To think about practical solutions, there is (as I’ve written before) too much ‘churn’, and re-procuring services is often hugely wasteful. But as well as extending contract periods, there are other things that can be done to reduce that churn, through having open, sensible processes, encouraging partnership working, designing the procurement process to offer a range of opportunities, and so on. In fact, all the bits of good practice that commissioners have been being told and taught about for decades.
The final recommendation (and a bit of a tangent for this blog post) is about research. The ACMD seems to be concerned that third sector providers aren’t as well linked into structures for clinical research as NHS providers. Research is a good thing, and it’s probably just my sensitivity that makes this feel like another plea to commission NHS providers or house commissioning within the NHS, but I do want to offer an alternative perspective.

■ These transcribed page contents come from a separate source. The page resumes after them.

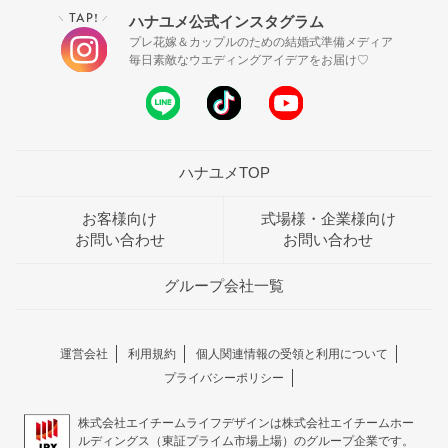
TAP!
ハナユメ公式インスタグラム
＼
／
プレ花嫁＆カップルのための結婚式準備メディア
毎日素敵なウエディングアイデアをお届け♡
ハナユメTOP
お客様向け
式場様・企業様向け
お問い合わせ
お問い合わせ
グループ会社一覧
運営会社
利用規約
個人関連情報の受領と利用について
プライバシーポリシー
株式会社エイチームライフデザインは株式会社エイチームホー
ルディングス（東証プライム市場上場）のグループ企業です。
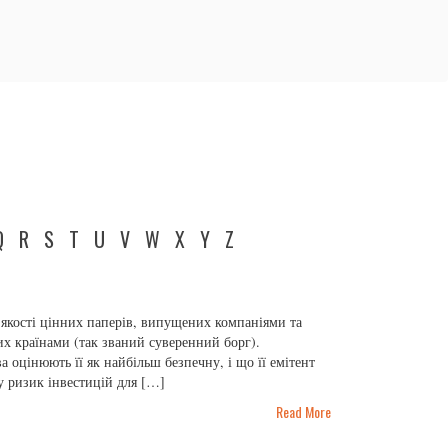
Q
R
S
T
U
V
W
X
Y
Z
якості цінних паперів, випущених компаніями та
х країнами (так званий суверенний борг).
 оцінюють її як найбільш безпечну, і що її емітент
у ризик інвестицій для […]
Read More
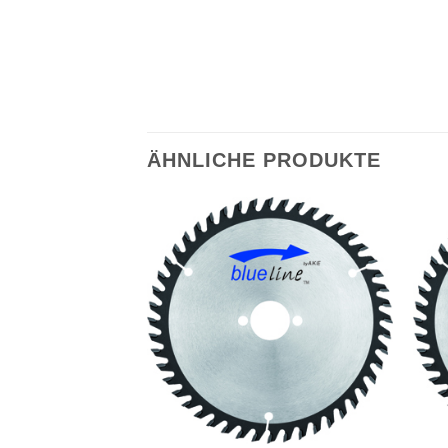
ÄHNLICHE PRODUKTE
Meine
Meine
Sägen
Sägen
hinzufügen
hinzufügen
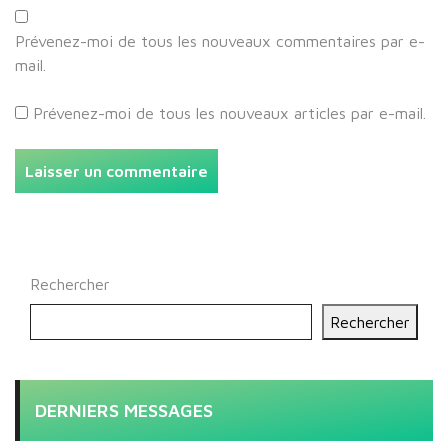
Prévenez-moi de tous les nouveaux commentaires par e-
mail.
Prévenez-moi de tous les nouveaux articles par e-mail.
Rechercher
Rechercher
DERNIERS MESSAGES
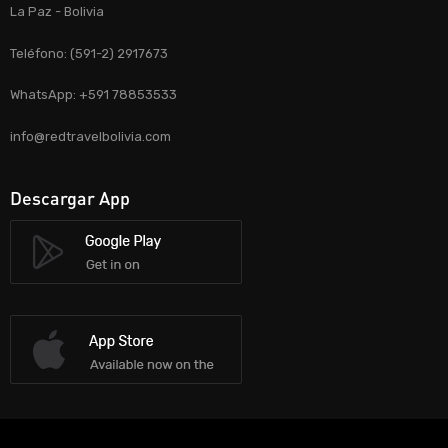
La Paz - Bolivia
Teléfono: (591-2) 2917673
WhatsApp: +591 78853533
info@redtravelbolivia.com
Descargar App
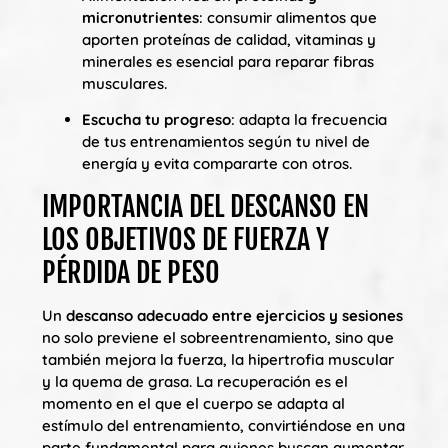
micronutrientes
: consumir alimentos que
aporten proteínas de calidad, vitaminas y
minerales es esencial para reparar fibras
musculares.
Escucha tu progreso
: adapta la frecuencia
de tus entrenamientos según tu nivel de
energía y evita compararte con otros.
IMPORTANCIA DEL DESCANSO EN
LOS OBJETIVOS DE FUERZA Y
PÉRDIDA DE PESO
Un
descanso adecuado entre ejercicios y sesiones
no solo previene el sobreentrenamiento, sino que
también mejora la fuerza, la hipertrofia muscular
y la quema de grasa. La recuperación es el
momento en el que el cuerpo se adapta al
estímulo del entrenamiento, convirtiéndose en una
parte fundamental para quienes buscan aumentar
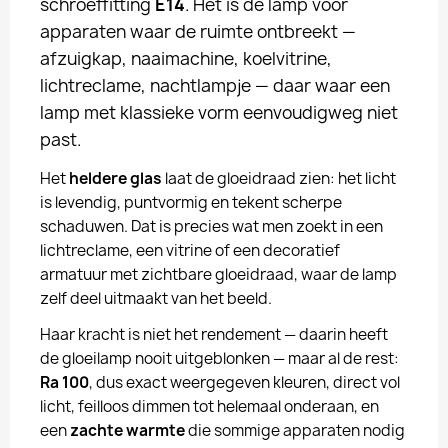
schroeffitting
E14
. Het is de lamp voor
apparaten waar de ruimte ontbreekt —
afzuigkap, naaimachine, koelvitrine,
lichtreclame, nachtlampje — daar waar een
lamp met klassieke vorm eenvoudigweg niet
past.
Het
heldere glas
laat de gloeidraad zien: het licht
is levendig, puntvormig en tekent scherpe
schaduwen. Dat is precies wat men zoekt in een
lichtreclame, een vitrine of een decoratief
armatuur met zichtbare gloeidraad, waar de lamp
zelf deel uitmaakt van het beeld.
Haar kracht is niet het rendement — daarin heeft
de gloeilamp nooit uitgeblonken — maar al de rest:
Ra 100
, dus exact weergegeven kleuren, direct vol
licht, feilloos dimmen tot helemaal onderaan, en
een
zachte warmte
die sommige apparaten nodig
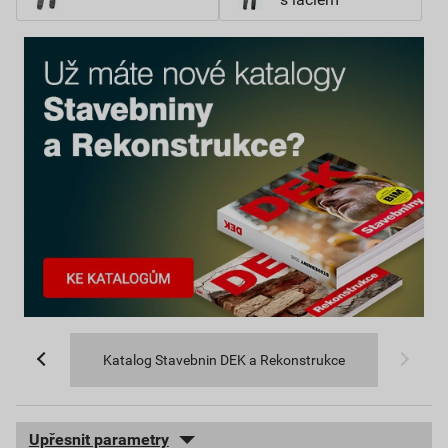
Katalog Stavebnin DEK a Rekonstrukce
Upřesnit parametry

When we commissioned some research locally, it was actually those NHS structures that meant the staff and service users within our NHS provider found it far more difficult to engage in the process than those involved with our third sector partners. There were so many hoops to jump through for what was an innocuous piece of research asking service users what they thought of services and how they felt their recovery could be strengthened.
Perhaps what the ACMD mean is that the NHS is better at jumping through those hoops. But it’s interesting that it’s only at this point, in relation to research governance within the NHS, that the ACMD chooses to make its recommendation on the basis of the world as it is currently, rather than recommending a change to that world, as it does with budget constraints and political and economic uncertainty.
Overall, there’s a lot of sense in this report, and it’s hard to disagree with most of the conclusions, or indeed the principles behind the recommendations, but fundamentally I’d suggest things are a lot more complicated than they might seem. Of course that’s partly my need to be contrarian and find something to disagree with. (And citing ‘complexity’ is always a good way to do that.) And it’s also simply the inevitable result of writing a clear report with definite conclusions. This is a policy report, not a nuanced academic thesis about the challenges of commissioning drug services in 2017.
But most of all, I think it just highlights that we need to talk about commissioning, particularly of substance misuse treatment services. If you caught me at another moment, feeling less defensive, you’d hear me say our team should sit within the CCG, so I certainly complain at this suggestion.
But as in my presentation to New Directions this year, I’d end by emphasising that the most important thing in commissioning or providing a service is the people. Let’s not get too hung up on structures, or where a desk sits. We can do most of this stuff from within local authorities or the NHS, and there will be strengths and weaknesses either way. More important is just to get on a do good stuff on the ground, and try to ignore – or maybe even engage constructively with – the inevitable ‘churn’ around you.
But if we do need to talk about commissioning, this report certainly isn’t a bad place to start. I just think as we conduct this conversation we need to be clear about how much we’re focusing on pragmatism or principles, and, probably because of the job I do, that seems to be where I depart from the ACMD approach.